La mise en place du mécanisme de swaps a aidé sur le court terme, et a déjà été utilisé à hauteur de Rs 1 à 1,2 milliard récemment. C’est une mesure positive et souligne l’effort ait par les autorités pour apporter des solutions. On parle maintenant aussi de la création d’un Sovereign Currency Fund qui a pour but de ne pas convertir tout de suite en roupies des rentrées importantes de devises provenant de gros projets de financement. Cela aidera à stabiliser la valeur de la roupie et apportera un outil additionnel de gestion aux autorités.

Comment peut-on faire baisser la roupie sans mettre le reste de l’économie en danger ?

C’est une question difficile.

Maurice est une petite économie, avec un marché local étroit. Nous sommes donc dépendants du commerce avec le monde externe. Nous importons beaucoup par ce qu’il y a énormément de choses qu’on ne peut produire localement. En contrepartie, nous devons exporter beaucoup de ce que nous produisons, justement pour pouvoir obtenir les devises étrangères qui nous permettent d’importer. Nous devons considérer que les fluctuations de la monnaie influent aussi bien sur la compétitivité de nos exportations que sur l’inflation à travers les prix à l’importation. Il est donc important de trouver un juste équilibre. Il est aussi important d’avoir des secteurs manufacturier et d’exportation performants et compétitifs. Cela passe principalement par des investissements dans la formation continue, la technologie, dans des techniques de productions adéquates et un management performant. Le secteur de l’exportation, outre le fait qu’il apporte des devises à l’économie, emploie un peu plus de 50 000 personnes directement et probablement entre 100 000 et 150 000 indirectement.

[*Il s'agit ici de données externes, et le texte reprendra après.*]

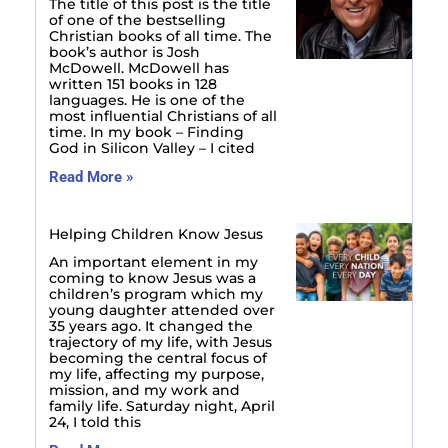
The title of this post is the title
of one of the bestselling
Christian books of all time. The
book’s author is Josh
McDowell. McDowell has
written 151 books in 128
languages. He is one of the
most influential Christians of all
time. In my book – Finding
God in Silicon Valley – I cited
Read More »
Helping Children Know Jesus
An important element in my
coming to know Jesus was a
children’s program which my
young daughter attended over
35 years ago. It changed the
trajectory of my life, with Jesus
becoming the central focus of
my life, affecting my purpose,
mission, and my work and
family life. Saturday night, April
24, I told this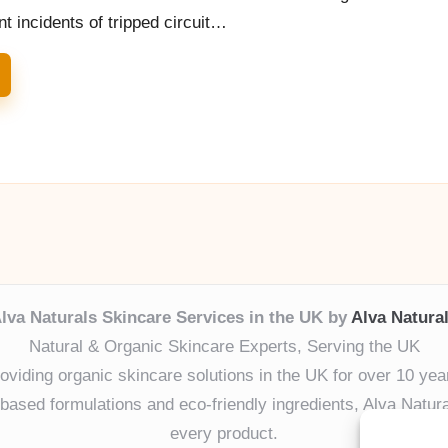
 incidents of tripped circuit…
lva Naturals Skincare Services in the UK by
Alva Natura
Natural & Organic Skincare Experts, Serving the UK
oviding organic skincare solutions in the UK for over 10 yea
ased formulations and eco-friendly ingredients, Alva Naturals
every product.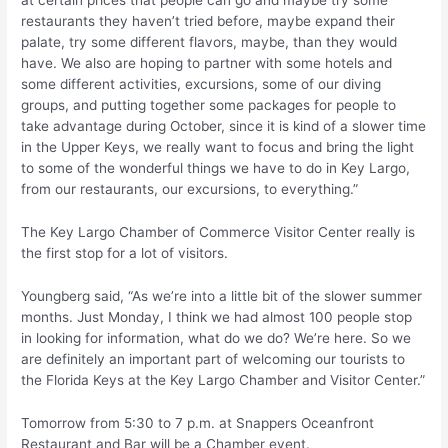
restaurants they haven’t tried before, maybe expand their
palate, try some different flavors, maybe, than they would
have. We also are hoping to partner with some hotels and
some different activities, excursions, some of our diving
groups, and putting together some packages for people to
take advantage during October, since it is kind of a slower time
in the Upper Keys, we really want to focus and bring the light
to some of the wonderful things we have to do in Key Largo,
from our restaurants, our excursions, to everything.”
The Key Largo Chamber of Commerce Visitor Center really is
the first stop for a lot of visitors.
Youngberg said, “As we’re into a little bit of the slower summer
months. Just Monday, I think we had almost 100 people stop
in looking for information, what do we do? We’re here. So we
are definitely an important part of welcoming our tourists to
the Florida Keys at the Key Largo Chamber and Visitor Center.”
Tomorrow from 5:30 to 7 p.m. at Snappers Oceanfront
Restaurant and Bar will be a Chamber event.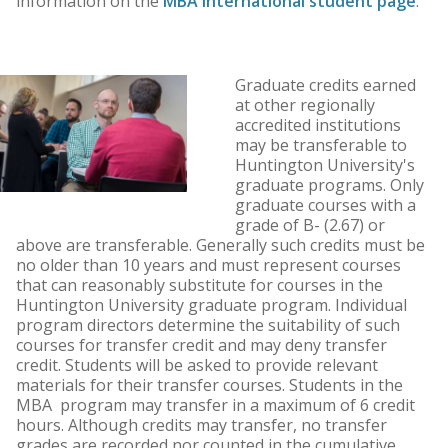
information on the
MBA international student page
.
Graduate credits earned
at other regionally
accredited institutions
may be transferable to
Huntington University's
graduate programs. Only
graduate courses with a
grade of B- (2.67) or
above are transferable. Generally such credits must be
no older than 10 years and must represent courses
that can reasonably substitute for courses in the
Huntington University graduate program. Individual
program directors determine the suitability of such
courses for transfer credit and may deny transfer
credit. Students will be asked to provide relevant
materials for their transfer courses. Students in the
MBA program may transfer in a maximum of 6 credit
hours. Although credits may transfer, no transfer
grades are recorded nor counted in the cumulative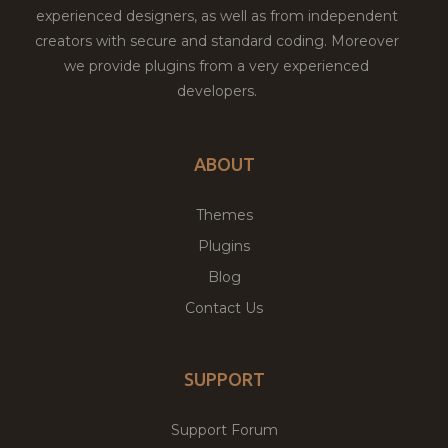
experienced designers, as well as from independent
creators with secure and standard coding. Moreover
we provide plugins from a very experienced
developers.
ABOUT
Themes
Plugins
Blog
Contact Us
SUPPORT
Support Forum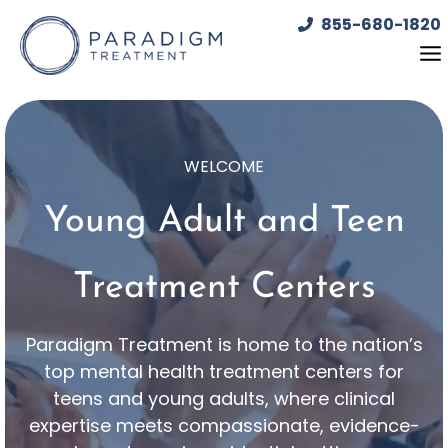
Skip
855-680-1820
to
content
WELCOME
Young Adult and Teen
Treatment Centers
Paradigm Treatment is home to the nation’s
top mental health treatment centers for
teens and young adults, where clinical
expertise meets compassionate, evidence-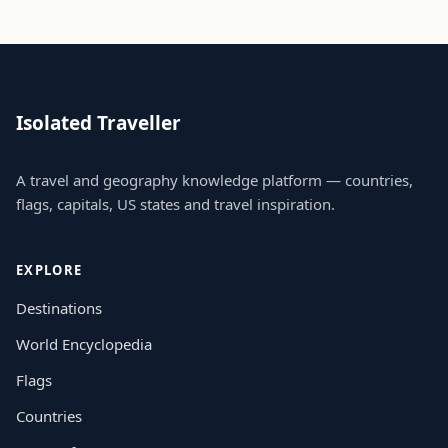
Isolated Traveller
A travel and geography knowledge platform — countries,
flags, capitals, US states and travel inspiration.
EXPLORE
Destinations
World Encyclopedia
Flags
Countries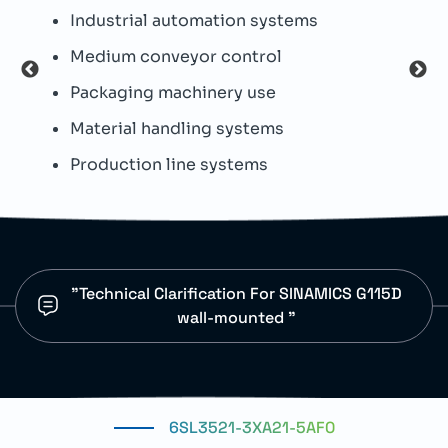
Industrial automation systems
T
Medium conveyor control
I
Packaging machinery use
W
Material handling systems
D
Production line systems
I
"Technical Clarification For SINAMICS G115D
wall-mounted "
6SL3521-3XA21-5AF0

Si on ajoute à cela que ces emplois font aussi tourner l’industrie locale par ses propres consommations, grâce à l’effet de chaîne, nous ne pouvons pas nous permettre aujourd’hui de mettre cela en danger. Bien que je sois contre le fait de faire perdre artificiellement de la valeur à la roupie, je dois reconnaître que la récente baisse de la livre et de l’euro n’aide pas du tout les choses dans le court terme. Il est important d’essayer de trouver des solutions.

Ne sommes-nous pas trop dépendants des marchés européens ?

C’est vrai. Dans un monde idéal, nous dépendrions de plus de pays, et certainement de ceux d’Asie. En pratique, ce n’est pas le cas nous sommes toujours très dépendants des marchés européens. Pratiquement 60 % de nos exportations leur est destiné. C’est un problème sur lequel il nous faut travailler. On voit aujourd’hui que certains pays d’Asie, comme l’Inde et la Chine, sont déjà sortis de la crise, mais nous n’en bénéficions pas directement. En revanche, les problèmes de la zone Euro demeurent.